Ray Cleere recalls ‘the worst disaster in peace-time Channel shipping’, which occurred in the Irish Sea seventy years ago this month and in which 133 people lost their lives.

 

One hundred and thirty-three people were drowned when the 2,700 ton British Railways motor-vessel, the MV Princess Victoria, which became famous as the ship on the “milk run” between Northern Ireland and Britain, sank within sight of the Copeland Islands, at the entrance to Belfast Lough, seventy years ago on Saturday, January 31st, 1953.

Described as “the disaster that sank from memory”, the ship, which was making the Stranraer to Larne crossing – a journey which normally took only two and a half hours – had survived seven hours of a gale which was almost like a hurricane, before she sank under the waves to her doom at 3.02p.m. having remained upside down for ten minutes.

Wind speeds of 120 miles per hour were recorded across Ireland.
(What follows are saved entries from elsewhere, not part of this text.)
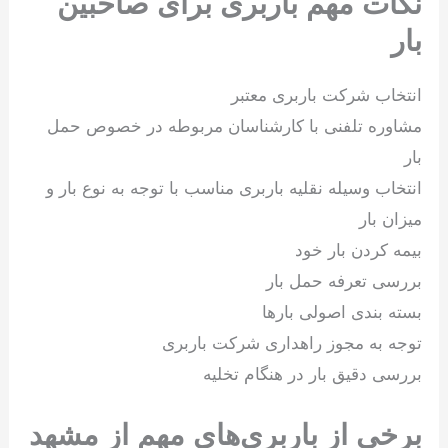
نکات مهم باربری برای صاحبین
بار
انتخاب شرکت باربری معتبر
مشاوره تلفنی با کارشناسان مربوطه در خصوص حمل
بار
انتخاب وسیله نقلیه باربری مناسب با توجه به نوع بار و
میزان بار
بیمه کردن بار خود
بررسی تعرفه حمل بار
بسته بندی اصولی بارها
توجه به مجوز راهداری شرکت باربری
بررسی دقیق بار در هنگام تخلیه
برخی از باربری‌های مهم از مشهد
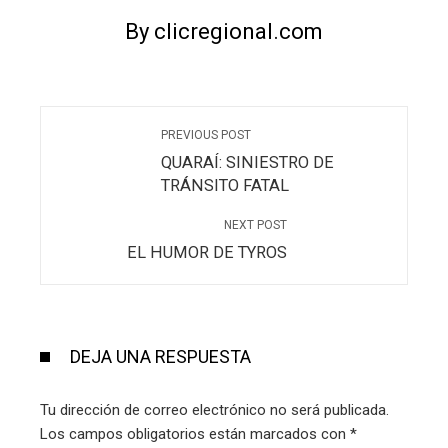
By clicregional.com
PREVIOUS POST
QUARAÍ: SINIESTRO DE
TRÁNSITO FATAL
NEXT POST
EL HUMOR DE TYROS
DEJA UNA RESPUESTA
Tu dirección de correo electrónico no será publicada.
Los campos obligatorios están marcados con
*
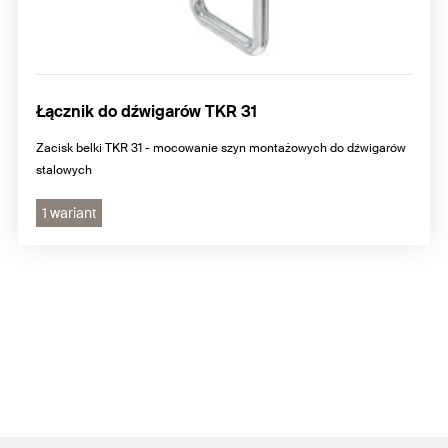
Łącznik do dźwigarów TKR 31
Zacisk belki TKR 31 - mocowanie szyn montażowych do dźwigarów
stalowych
1 wariant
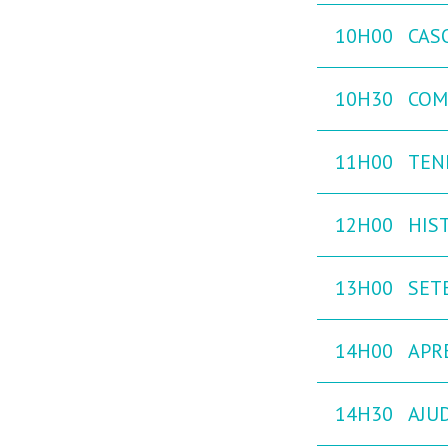
10H00
CAS
10H30
COM
11H00
TEN
12H00
HIST
13H00
SETE
14H00
APR
14H30
AJU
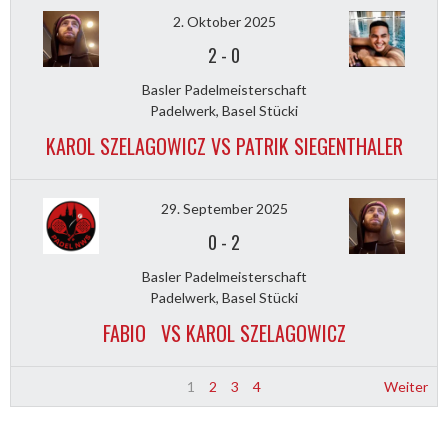
2. Oktober 2025
2
-
0
Basler Padelmeisterschaft
Padelwerk, Basel Stücki
KAROL SZELAGOWICZ VS PATRIK SIEGENTHALER
29. September 2025
0
-
2
Basler Padelmeisterschaft
Padelwerk, Basel Stücki
FABIO VS KAROL SZELAGOWICZ
1
2
3
4
Weiter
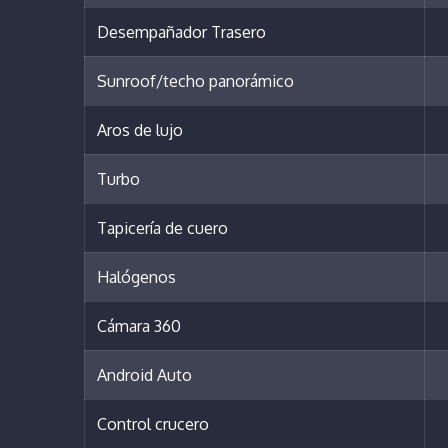
Desempañador Trasero
Sunroof/techo panorámico
Aros de lujo
Turbo
Tapicería de cuero
Halógenos
Cámara 360
Android Auto
Control crucero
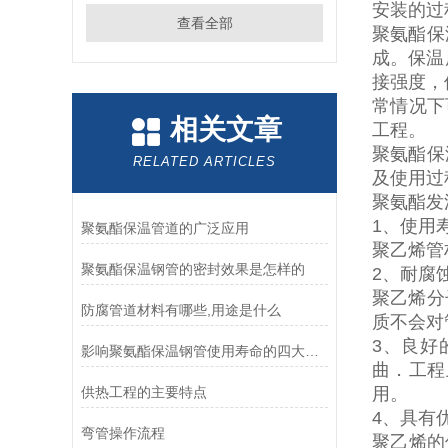
安装的过
查看全部
聚氨酯保
成。保温
接强度，
常情况下
相关文章
工程。
聚氨酯保
RELATED ARTICLES
及使用过
聚氨酯发
1
、使用
聚氨酯保温管道的广泛应用
聚乙烯管
聚氨酯保温钢管的密封效果是怎样的
2
、耐腐
聚乙烯分
防腐管道材料有哪些,用途是什么
质不会对
3
、良好
影响聚氨酯保温钢管使用寿命的四大因素
曲．工程
供热工程的主要特点
用。
4
、具有
弯管操作流程
聚乙烯的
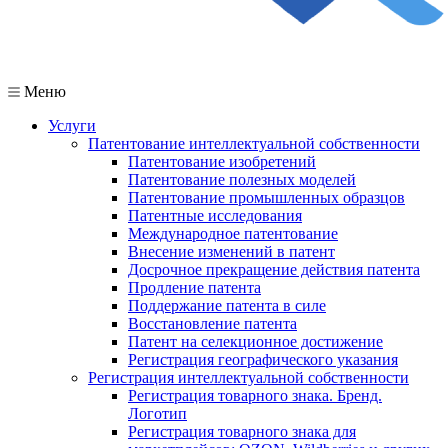
Меню
Услуги
Патентование интеллектуальной собственности
Патентование изобретений
Патентование полезных моделей
Патентование промышленных образцов
Патентные исследования
Международное патентование
Внесение изменений в патент
Досрочное прекращение действия патента
Продление патента
Поддержание патента в силе
Восстановление патента
Патент на селекционное достижение
Регистрация географического указания
Регистрация интеллектуальной собственности
Регистрация товарного знака. Бренд.
Логотип
Регистрация товарного знака для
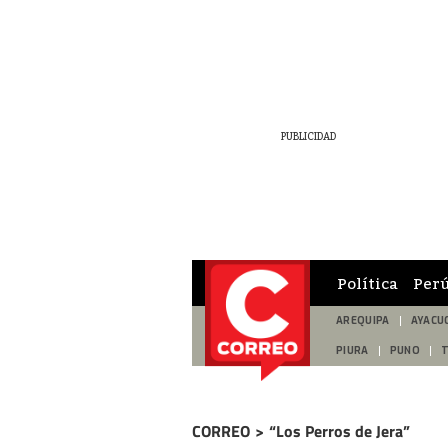
Política
Per
AREQUIPA
AYACU
PIURA
PUNO
CORREO
>
“Los Perros de Jera”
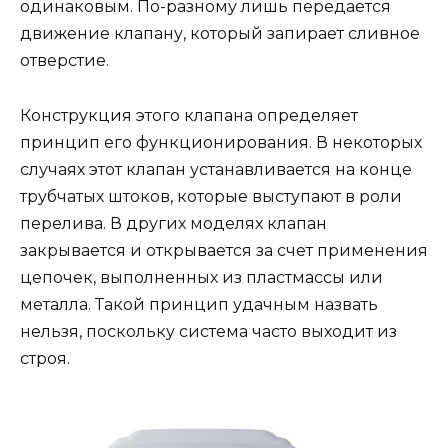
одинаковым. По-разному лишь передается
движение клапану, который запирает сливное
отверстие.
Конструкция этого клапана определяет
принцип его функционирования. В некоторых
случаях этот клапан устанавливается на конце
трубчатых штоков, которые выступают в роли
перелива. В других моделях клапан
закрывается и открывается за счет применения
цепочек, выполненных из пластмассы или
металла. Такой принцип удачным назвать
нельзя, поскольку система часто выходит из
строя.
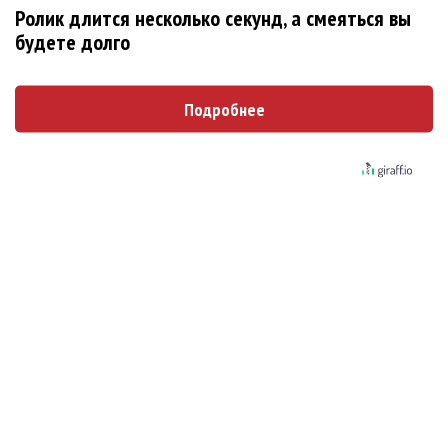
Новое
Ролик длится несколько секунд, а смеяться вы
будете долго
Подробнее
Kara Kross обнимает каждый «Новый день»
Продолжение фильма «Майкл» начнут
снимать уже в этом году
Басист Mötley Crüe признал использование
плейбэка на концертах
Мадонна и Кайли Миноуг впервые записали
два фита
Karol G выпустила альбом с Дрейком и Бруно
Марсом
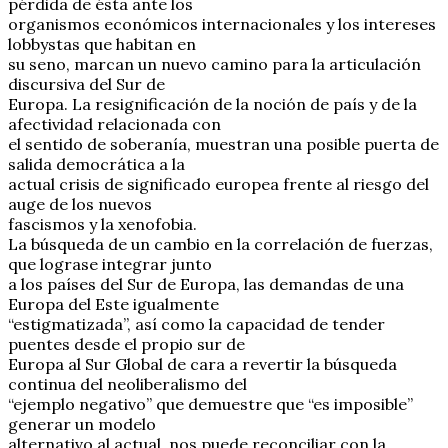
pérdida de ésta ante los
organismos económicos internacionales y los intereses
lobbystas que habitan en
su seno, marcan un nuevo camino para la articulación
discursiva del Sur de
Europa. La resignificación de la noción de país y de la
afectividad relacionada con
el sentido de soberanía, muestran una posible puerta de
salida democrática a la
actual crisis de significado europea frente al riesgo del
auge de los nuevos
fascismos y la xenofobia.
La búsqueda de un cambio en la correlación de fuerzas,
que lograse integrar junto
a los países del Sur de Europa, las demandas de una
Europa del Este igualmente
“estigmatizada”, así como la capacidad de tender
puentes desde el propio sur de
Europa al Sur Global de cara a revertir la búsqueda
continua del neoliberalismo del
“ejemplo negativo” que demuestre que “es imposible”
generar un modelo
alternativo al actual, nos puede reconciliar con la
Tidal waves which swept Britain claimed the lives of 307 people while Holland reported at least 1,300 dead.

The storm struck its fatal blow just 90 minutes after the vessel set sail. At 9a.m. a massive wave burst through the stern doors and buckled them hopelessly out of shape. Crew members struggled desperately to keep the mangled doors cleared, but sea water surged onto the car deck. One of the engines was irreparably damaged.
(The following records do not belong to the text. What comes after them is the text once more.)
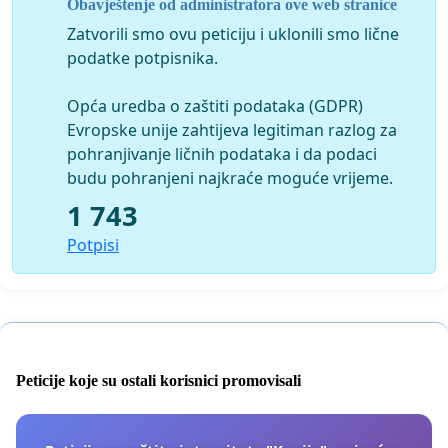
Obavještenje od administratora ove web stranice
Zatvorili smo ovu peticiju i uklonili smo lične
podatke potpisnika.
Opća uredba o zaštiti podataka (GDPR)
Evropske unije zahtijeva legitiman razlog za
pohranjivanje ličnih podataka i da podaci
budu pohranjeni najkraće moguće vrijeme.
1 743
Potpisi
Peticije koje su ostali korisnici promovisali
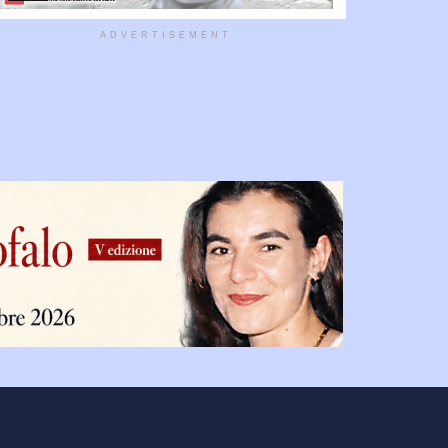
ADVERTISEMENT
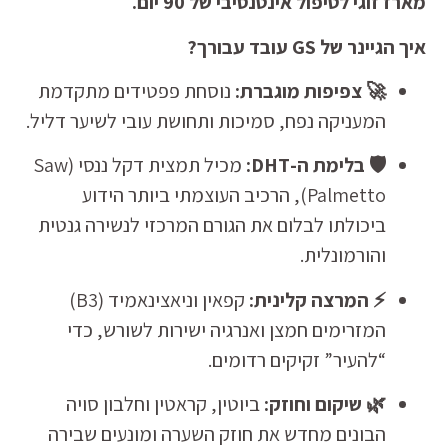
מארז זוגי לטיפול אינטנסיבי של 90 יום.
איך הגיינר של GS עובד עבורך?
🚀 צפיפות מוגברת:
נוסחת פפטידים מתקדמת
המעניקה נפח, סמיכות ותחושת עובי לשיער דליל.
🛡️ בלימת ה-DHT:
מכיל תמצית דקל ננסי (Saw
Palmetto), הרכיב העוצמתי ביותר הידוע
ביכולתו לבלום את הגורם המרכזי לנשירה גנטית
והורמונלית.
⚡ המרצה קלינית:
קפאין וניאצינאמיד (B3)
המזרימים חמצן ואנרגיה ישירות לשורש, כדי
“להעיר” זקיקים רדומים.
🌿 שיקום וחוזק:
ביוטין, קראטין וחלבון סויה
הבונים מחדש את חוזק השערה ומונעים שבירה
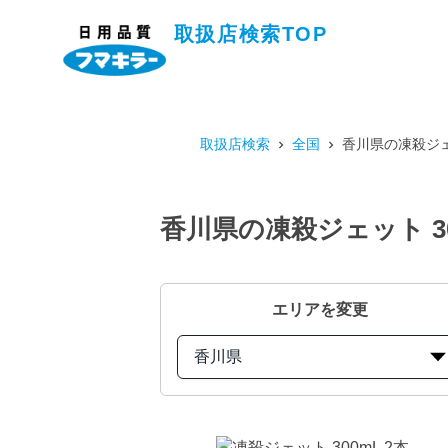
取扱店検索TOP
取扱店検索
全国
香川県の凍殺ジェ
香川県の凍殺ジェット 3
エリアを変更
香川県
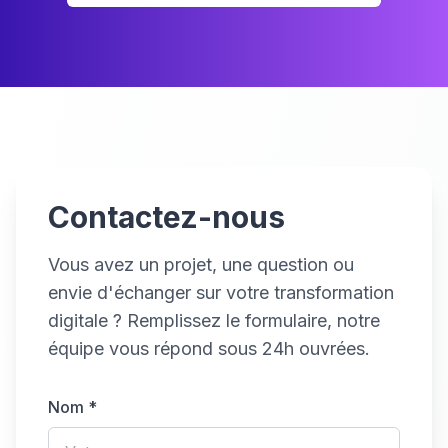
Contactez-nous
Vous avez un projet, une question ou
envie d'échanger sur votre transformation
digitale ? Remplissez le formulaire, notre
équipe vous répond sous 24h ouvrées.
Nom *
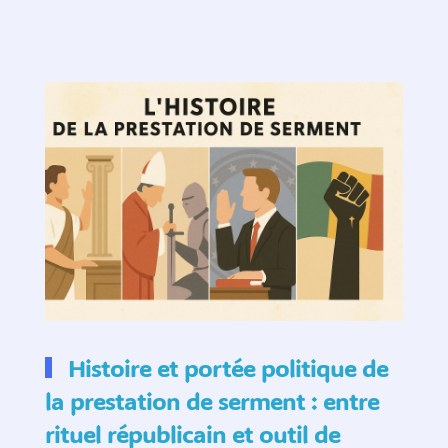
Histoire et portée politique de
la prestation de serment : entre
rituel républicain et outil de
In hospitals, homes and hostels in counties Antrim and Down, the 44 survivors told the story of the worst disaster in peace-time Channel shipping; it still remains so seventy years later in 2023, As they did, the thoughts of everyone in Northern Ireland turned to the angry waters of the Irish Sea, where ships and aircraft co-operated in a search for the remainder of the passengers and crew. It was a search without hope.
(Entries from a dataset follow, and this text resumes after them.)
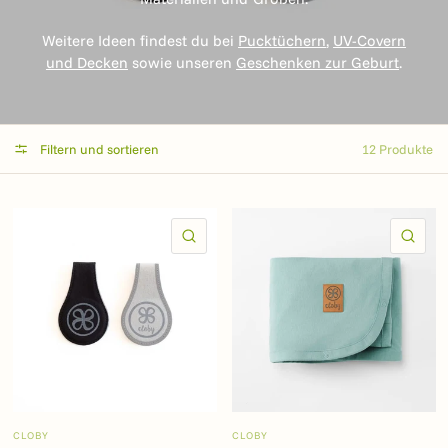
Weitere Ideen findest du bei
Pucktüchern
,
UV-Covern
und Decken
sowie unseren
Geschenken zur Geburt
.
Filtern und sortieren
12 Produkte
SCHNELLANSICHT
SC
CLOBY
CLOBY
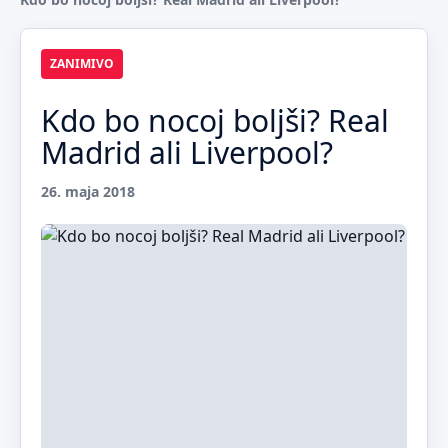
ZANIMIVO
Kdo bo nocoj boljši? Real
Madrid ali Liverpool?
26. maja 2018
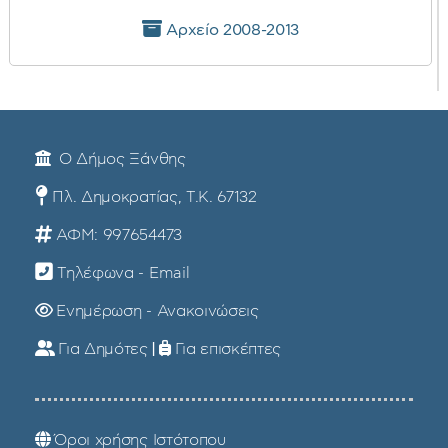
Αρχείο 2008-2013
Ο Δήμος Ξάνθης
Πλ. Δημοκρατίας, Τ.Κ. 67132
ΑΦΜ: 997654473
Τηλέφωνα - Email
Ενημέρωση - Ανακοινώσεις
Για Δημότες
|
Για επισκέπτες
Όροι χρήσης Ιστότοπου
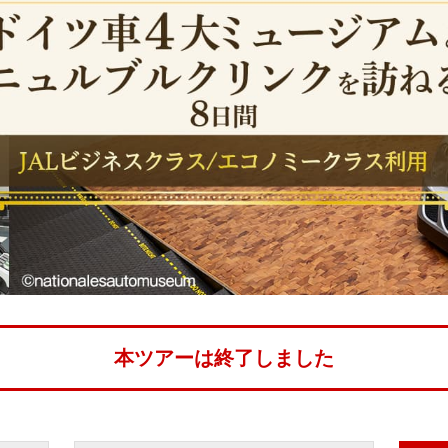
本ツアーは終了しました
Those unfortunate people were officially referred to as being missing, but it would have been a miracle if they were not dead, for no one on a raft or in a lifeboat was expected to survive the Artic-like conditions in the Irish Sea on Saturday, or the less violent conditions on Sunday.

Particularly chilling was the fact that not one woman or child survived the ship’s sinking, which was regarded as “a generation’s Titanic”, but very little is known about the tragedy outside Northern Ireland and Scotland.